Reading the HTS: Notes
Each chapter of the HTS contains notes on classifying products within that chapter. It is very important to thoroughly review these chapter notes before continuing with the classification process. Often times, these notes will list specific articles that can or can not be classified within that chapter. The notes can contain lists of acceptable definitions, clarifications to chapter headings, and other important information
Reading the HTS: Headings and Subheadings
A Harmonized Tariff Classification is a 10 digit number used to identify a specific product. Here’s a sample from Chapter 82 of the HTS (TOOLS, IMPLEMENTS, CUTLERY, SPOONS AND FORKS, OF BASE METAL; PARTS THEREOF OF BASE METAL)
8201.10.00.00 is a handtool of a kind used in agriculture, horticulture or forestry; and more specifically and spade or shovel.
The first two digits (82) of this classification are a reference to the appropriate chapter. The first four digits combined (8201) comprise the article’s heading within that chapter, while the last six digits (10.00.00) break that heading down into subheadings.

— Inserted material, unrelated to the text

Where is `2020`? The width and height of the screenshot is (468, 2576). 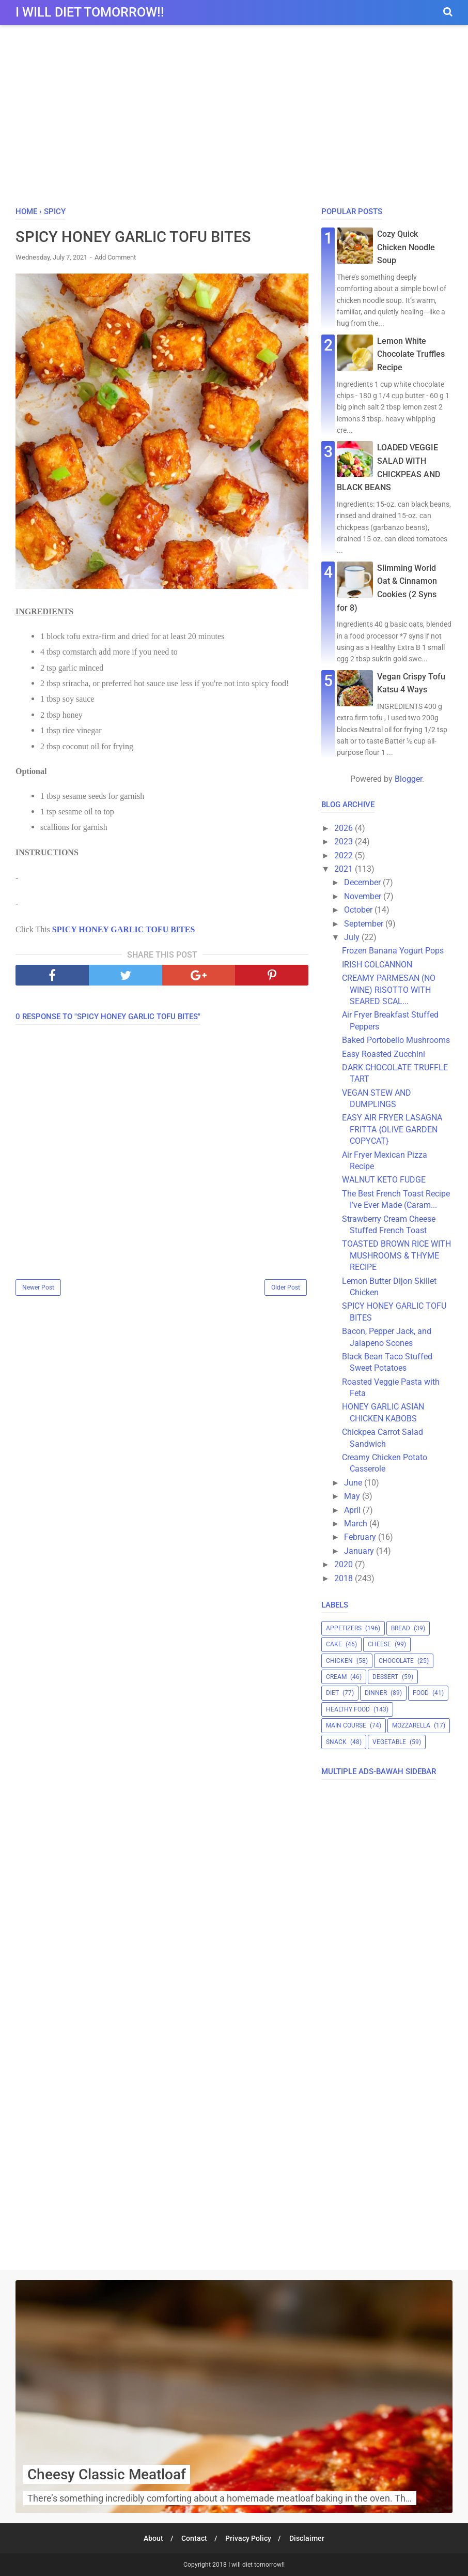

In our example, this product is broken down in the following manner:
Chapter 82:TOOLS, IMPLEMENTS, CUTLERY, SPOONS AND FORKS, OF BASE METAL; PARTS THEREOF OF BASE METAL
Heading 8201: Handtools of the following kinds and base metal parts thereof: spades, shovels, mattocks, picks, hoes, forks and rakes; axes, bill hooks and similar hewing tools; secateurs and pruners of any kind; scythes, sickles, hay knives, hedge shears, timber wedges and other tools of a kind used in agriculture, horticulture or forestry
Subheading 8201.10.00.00: Spades and shovels, and parts thereof
Reading the HTS: Unit of Quantity
This is the US Customs acceptable measure of quantity for a product. This measurement must be reflected on your commercial invoice.
Reading the HTS: Rates of Duty.
The Rates of Duty Column determines the amount of duty you will have to pay on an imported product. Typically these rates of duty are expressed in a quantity/cost rate (e.g. $0.04/kg) or as a percentage of the value of the good (e.g. 2.5% of the value).
Notice that the Rate of Duty Column is divided into three interior columns. These columns are interpreted as follows:
General (aka Column 1): The typical rate of duty from the majority of the world’s countries.
Special: Special duty rates assigned to specific countries or import scenarios.
Column 2: The special rate of duty assigned to trade restricted countries. Cuba, North Korea, etc.